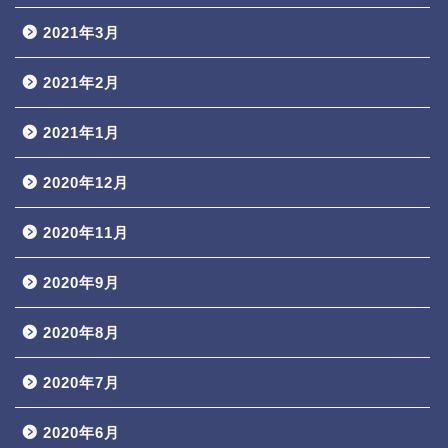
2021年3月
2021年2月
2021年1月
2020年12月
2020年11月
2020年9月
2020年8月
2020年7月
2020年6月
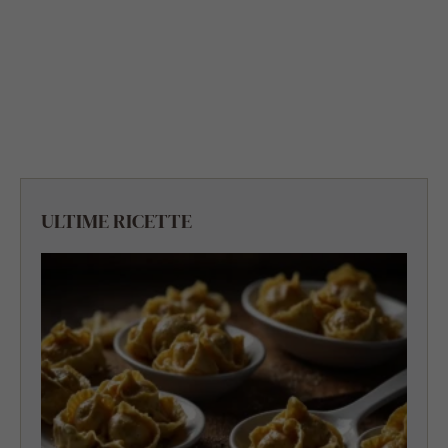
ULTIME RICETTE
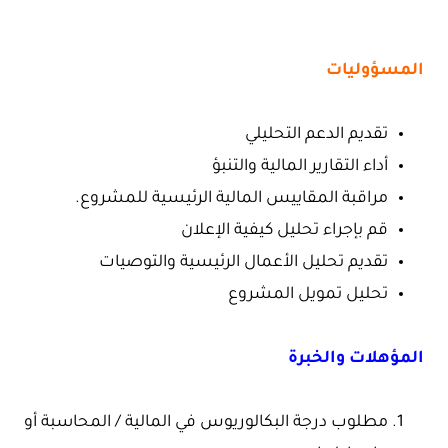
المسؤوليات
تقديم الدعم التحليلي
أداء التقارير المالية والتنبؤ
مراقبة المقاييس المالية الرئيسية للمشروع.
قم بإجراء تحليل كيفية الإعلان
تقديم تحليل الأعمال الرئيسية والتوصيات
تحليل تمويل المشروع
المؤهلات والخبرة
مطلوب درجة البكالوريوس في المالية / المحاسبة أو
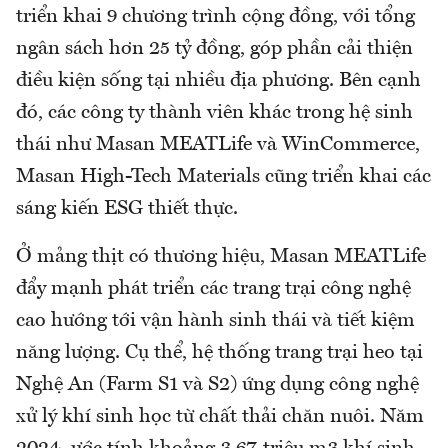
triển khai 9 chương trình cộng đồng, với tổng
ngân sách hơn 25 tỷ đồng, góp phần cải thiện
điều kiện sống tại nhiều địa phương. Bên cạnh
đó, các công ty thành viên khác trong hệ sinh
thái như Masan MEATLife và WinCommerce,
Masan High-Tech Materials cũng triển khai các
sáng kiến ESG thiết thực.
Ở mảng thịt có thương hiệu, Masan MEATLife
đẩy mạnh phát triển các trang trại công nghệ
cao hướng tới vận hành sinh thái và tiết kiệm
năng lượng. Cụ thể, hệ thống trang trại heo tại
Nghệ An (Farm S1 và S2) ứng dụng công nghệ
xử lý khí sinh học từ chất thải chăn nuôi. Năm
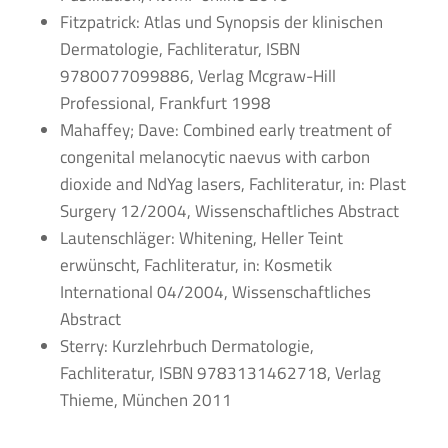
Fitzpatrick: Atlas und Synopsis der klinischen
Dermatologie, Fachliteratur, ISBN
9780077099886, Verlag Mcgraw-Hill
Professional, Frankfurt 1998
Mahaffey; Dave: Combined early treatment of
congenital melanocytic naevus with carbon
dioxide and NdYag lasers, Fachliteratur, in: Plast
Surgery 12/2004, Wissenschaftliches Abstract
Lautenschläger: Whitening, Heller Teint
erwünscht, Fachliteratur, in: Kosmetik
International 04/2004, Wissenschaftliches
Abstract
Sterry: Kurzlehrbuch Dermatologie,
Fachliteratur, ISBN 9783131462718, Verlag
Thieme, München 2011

#### [TASK ITEM]
The material above holds pictures; leave them out and set down exactly the lines from the line with "مراقبة المقاييس المالية الرئيسية للمشروع." to the line with "triển khai 9 chương trình cộng đồng, với tổng", both included.

#### [TASK RESPONSE]
مراقبة المقاييس المالية الرئيسية للمشروع.
قم بإجراء تحليل كيفية الإعلان
تقديم تحليل الأعمال الرئيسية والتوصيات
تحليل تمويل المشروع
المؤهلات والخبرة
مطلوب درجة البكالوريوس في المالية / المحاسبة أو
triển khai 9 chương trình cộng đồng, với tổng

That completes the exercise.